The next post will review the presentations by the radical wing of economics at ASSA 2021.

Mike Roberts: ASSA 2021: part two – the radical answers


Mike Roberts summary of the ASSA URPE (Union of Radical Political Economists( sessions, part 2. Interesting to compare Roberts summaries with those of Equitable Growth published earlier. Different topics, but good example of distinctions between Marxist and social-democratic approaches to similar challenges.

At the annual conference of the American Economics Association (ASSA), there are sessions hosted by the Union for Radical Political Economics (URPE) for Marxist and other heterodox economists to present papers.

At this year's ASSA 2021, many of the URPE sessions were concerned with the economic impact of COVID-19 and climate change, as did the mainstream sessions, but, of course, from a different perspective.
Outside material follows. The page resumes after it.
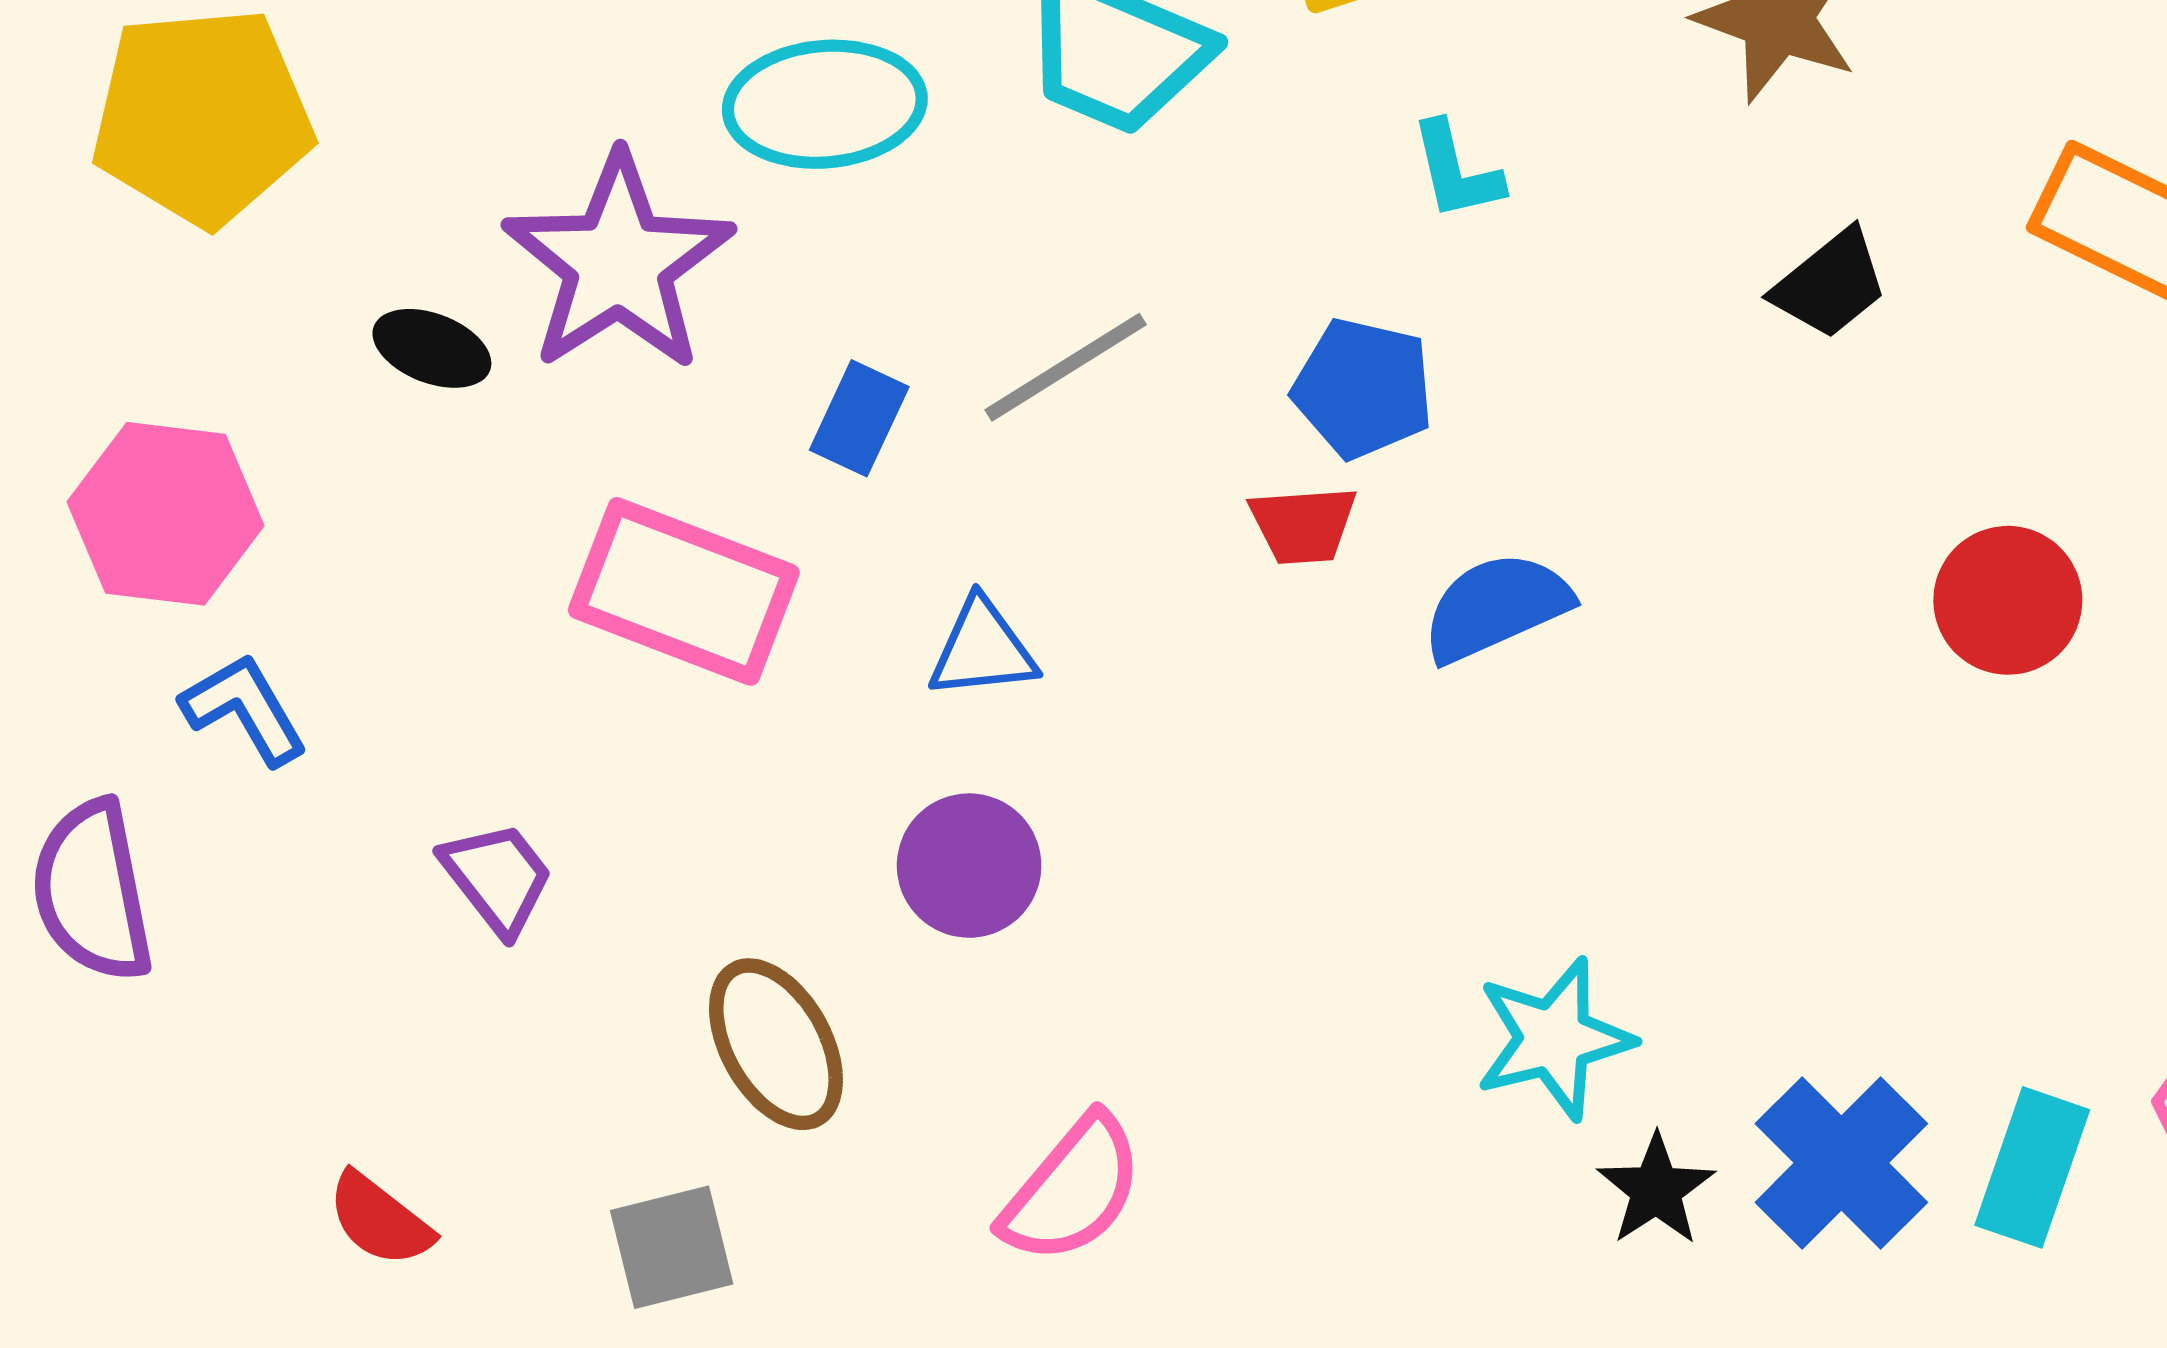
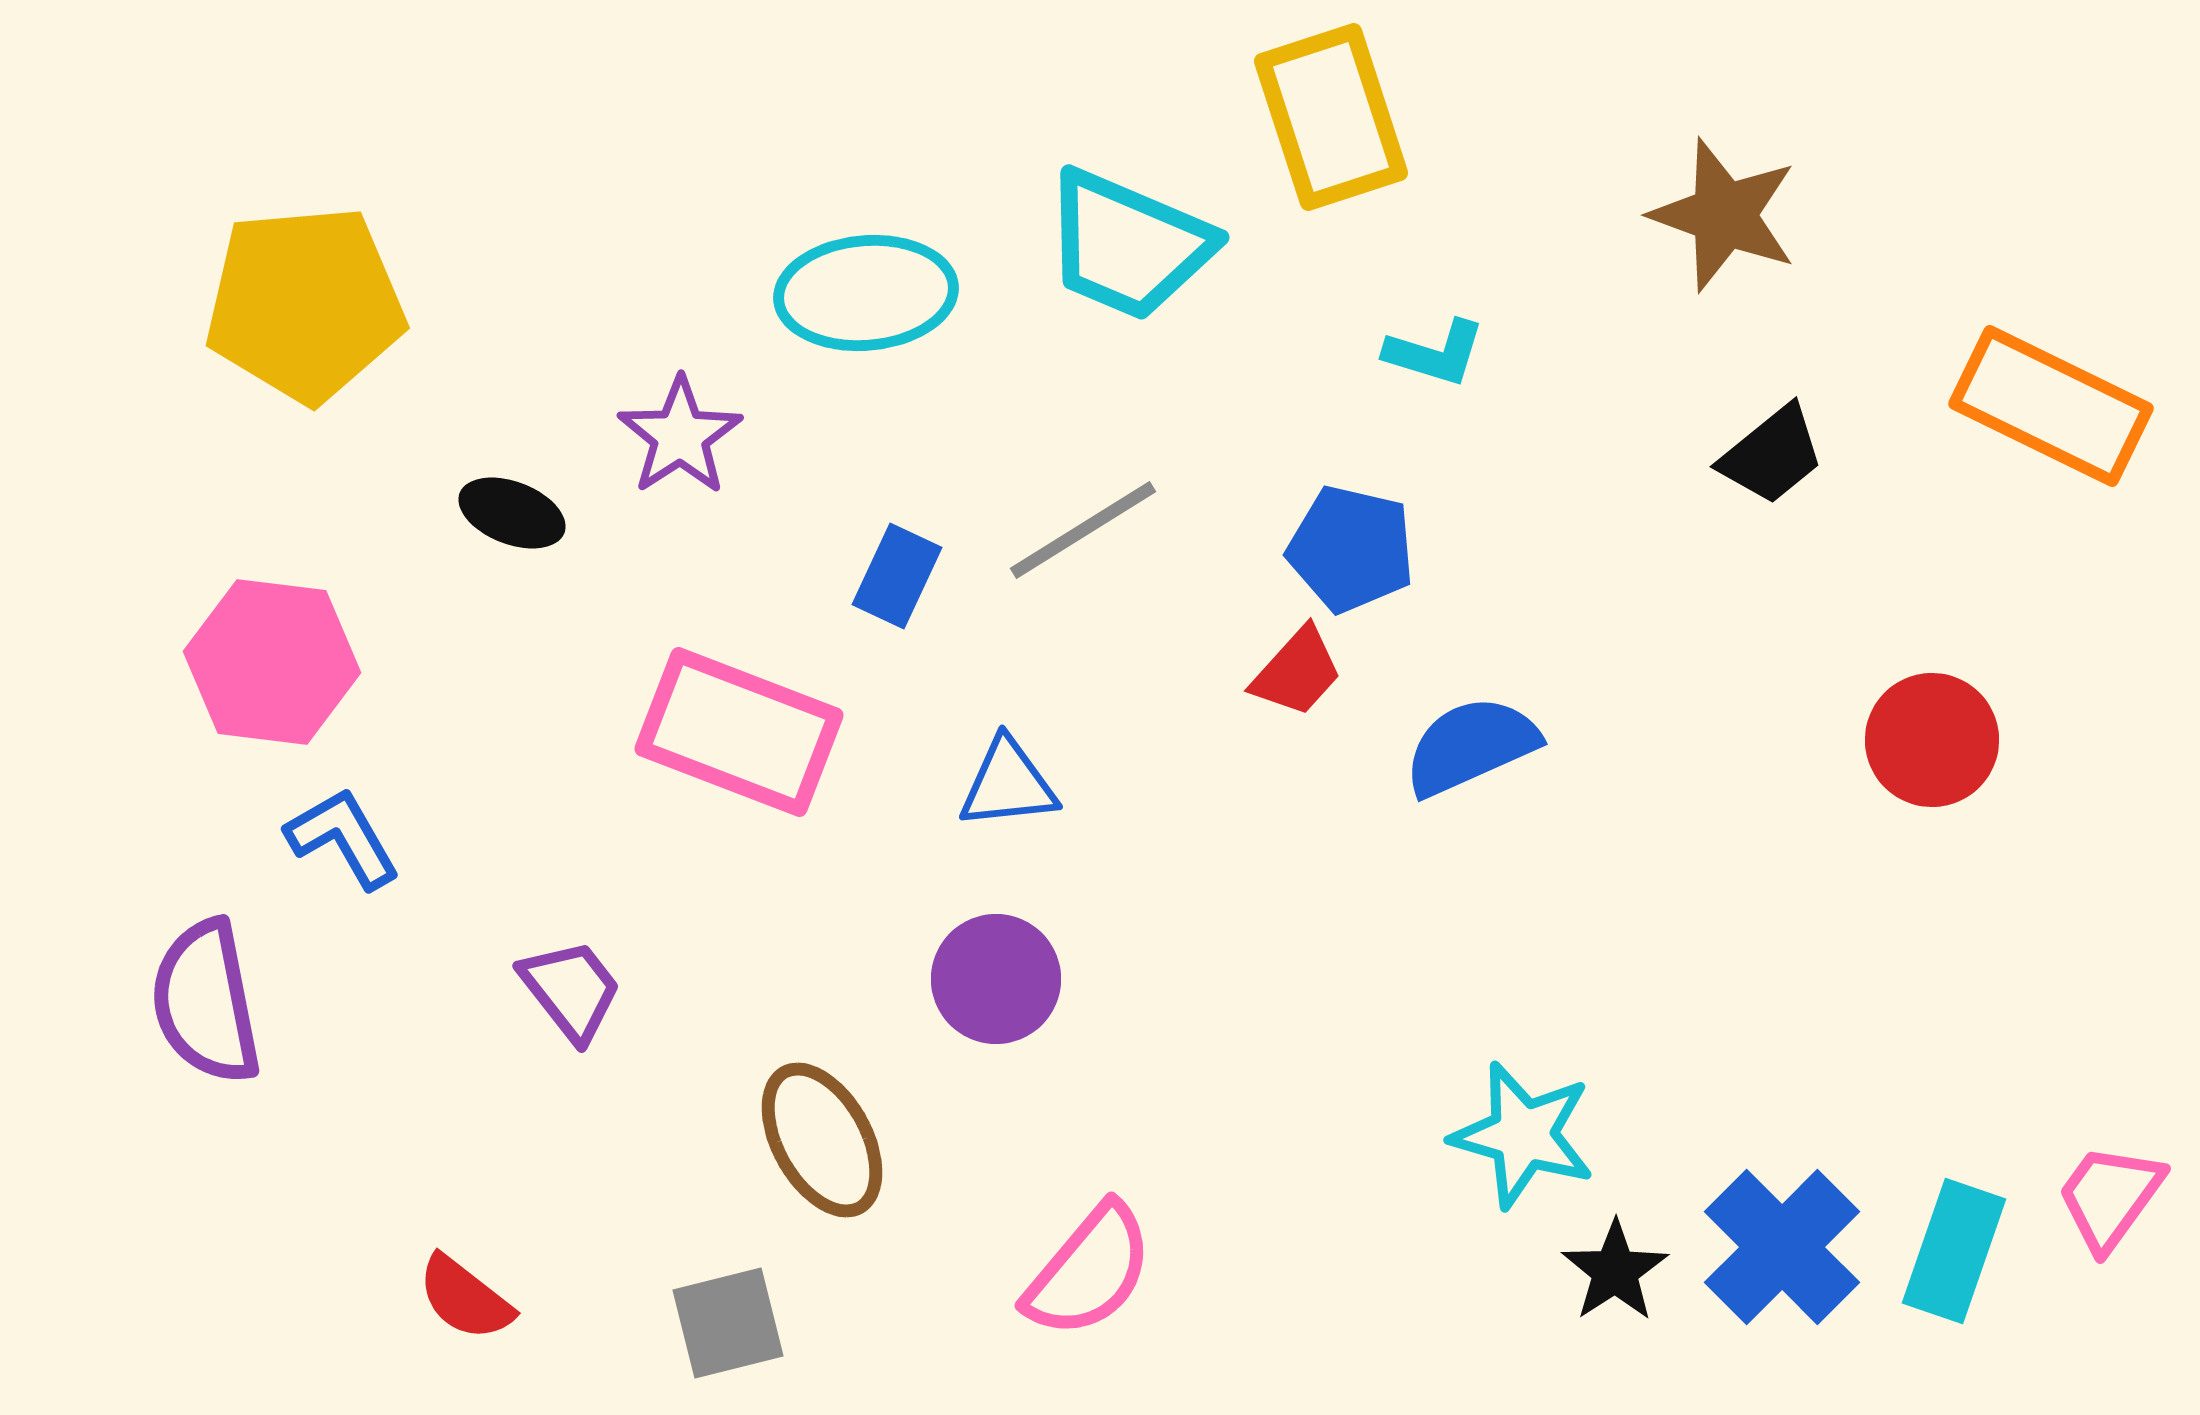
cyan L-shape: (1456, 171) -> (1435, 353), turned -60
purple star: (618, 263) -> (680, 436), size x0.6
red trapezoid: (1303, 525) -> (1297, 672), turned -44
cyan star: (1554, 1039) -> (1523, 1135), turned 30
But before I look at those sessions, let me start with the annual David Gordon lecture presented by a different radical economist each year.

This year it was Michael Hudson who gave the lecture. Hudson is a longstanding radical economist with a wide reputation.  He considers himself a classical' economist. His theme for the lecture was Has Finance Capitalism Destroyed Industrial Capitalism?  Hudson argued that capitalism started as a progressive force in developing the productive forces because it was industrial capitalism.  But since the 1980s, 'financial capitalism' had superseded industrial capitalism.  And this was really a return to feudalism where the surplus in an economy was extracted by landlords (rent) and financiers (interest and capital gains), not by exploitation of labour power (profits).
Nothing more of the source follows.